Why, then, is it so easy to assume that the gay rights movement was secular? White addresses that question, too, arguing that as some liberal Protestants were doing early gay rights work, others were helping equate Christianity with hostility toward same-sex practice. For example, in 1946 the translators of the Revised Standard Version introduced the term homosexuals into an English-language Bible, including the term in the list of sinners “barred . . . from inheriting the kingdom of God” in 1 Corinthians 6:9. The word was a combined translation of the Greek terms malakoi and arsenokoitai, which had been rendered in the King James Bible as the “effeminate” and “abusers of themselves with mankind.”
This change in translation prompted a change of interpretation. In 1956 one pastor reminisced about a sermon in which he’d read effeminacy as a warning against “those who take the easy road.” He had loved the sermon—until he’d read the RSV and realized with “chagrin” that the verse was about “homosexuals.”
When translators stitched the term homosexuals into the RSV, the word was itself relatively new, a neologism that had gained currency in early 20th-century medical discourse. Its introduction into 1 Corinthians, argues White, created the sense that homosexuality was a stable transhistorical concept and something the Bible had always univocally condemned. Precisely because of this assumption, much forceful midcentury homophile writing argued that gay liberation was tautologically secular—to be self-actualized, gay men and lesbians needed to rid themselves of a monolithic “Judeo-Christian” opposition to “homosexuality.”
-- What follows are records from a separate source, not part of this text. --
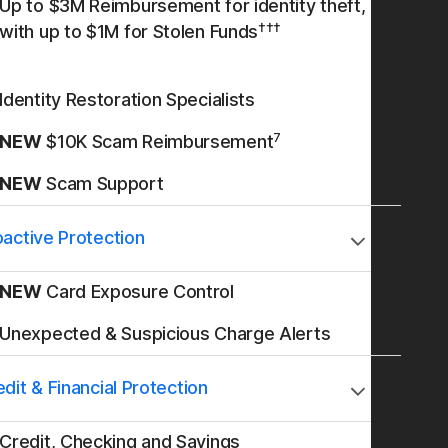
Up to $3M Reimbursement for identity theft,
†††
with up to $1M for Stolen Funds
Identity Restoration Specialists
7
NEW
$10K Scam Reimbursement
NEW
Scam Support
oactive Protection
NEW
Card Exposure Control
Unexpected & Suspicious Charge Alerts
dit & Financial Protection
Credit, Checking and Savings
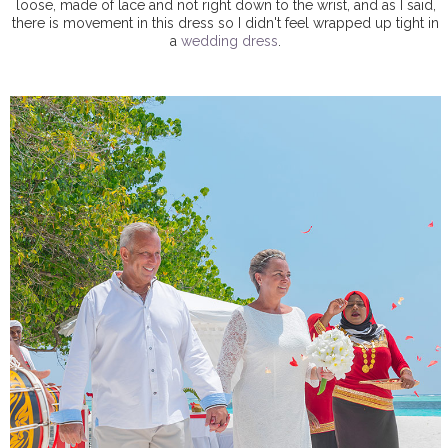
loose, made of lace and not right down to the wrist, and as I said,
there is movement in this dress so I didn't feel wrapped up tight in
a
wedding dress
.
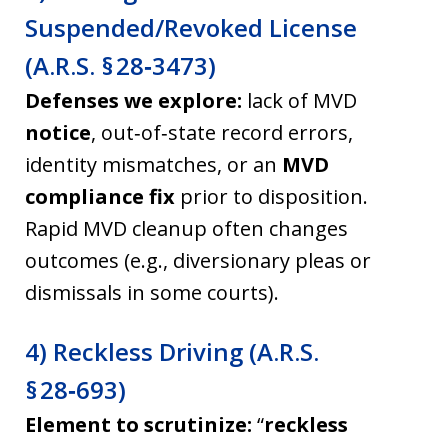
Suspended/Revoked License
(A.R.S. § 28‑3473)
Defenses we explore:
lack of MVD
notice
, out‑of‑state record errors,
identity mismatches, or an
MVD
compliance fix
prior to disposition.
Rapid MVD cleanup often changes
outcomes (e.g., diversionary pleas or
dismissals in some courts).
4) Reckless Driving (A.R.S.
§ 28‑693)
Element to scrutinize:
“
reckless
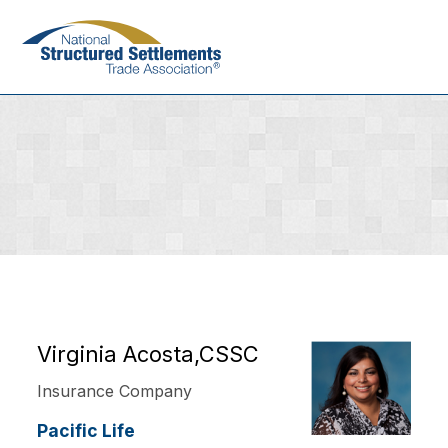
Skip
to
main
content
Virginia Acosta,CSSC
Insurance Company
Pacific Life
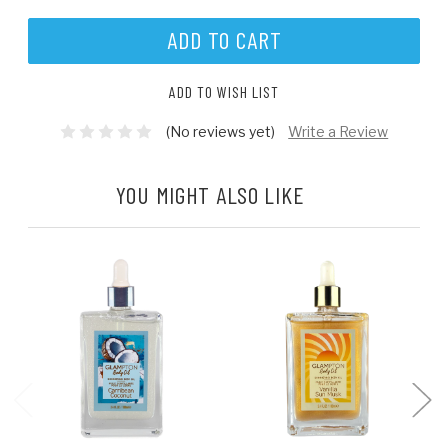
ADD TO WISH LIST
(No reviews yet)
Write a Review
YOU MIGHT ALSO LIKE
The story White tells in this significant monograph is not a Whiggish account in which liberal Protestants embraced “sexual emancipation.” Mainline Protestantism was on the forefront of gay rights. But mainline Protestantism was also in part responsible for the two-pronged assumption that the Bible condemned something called homosexuality and that to embrace same-sex practice was thus perforce to move away from Christianity. Members of mainline churches owe White a debt of gratitude for showing that “a liberal Protestant legacy has shaped all sides of the oppositional policy over gay rights.” One needs only to read the pages of the Century today to recognize that we are in the midst of this story still.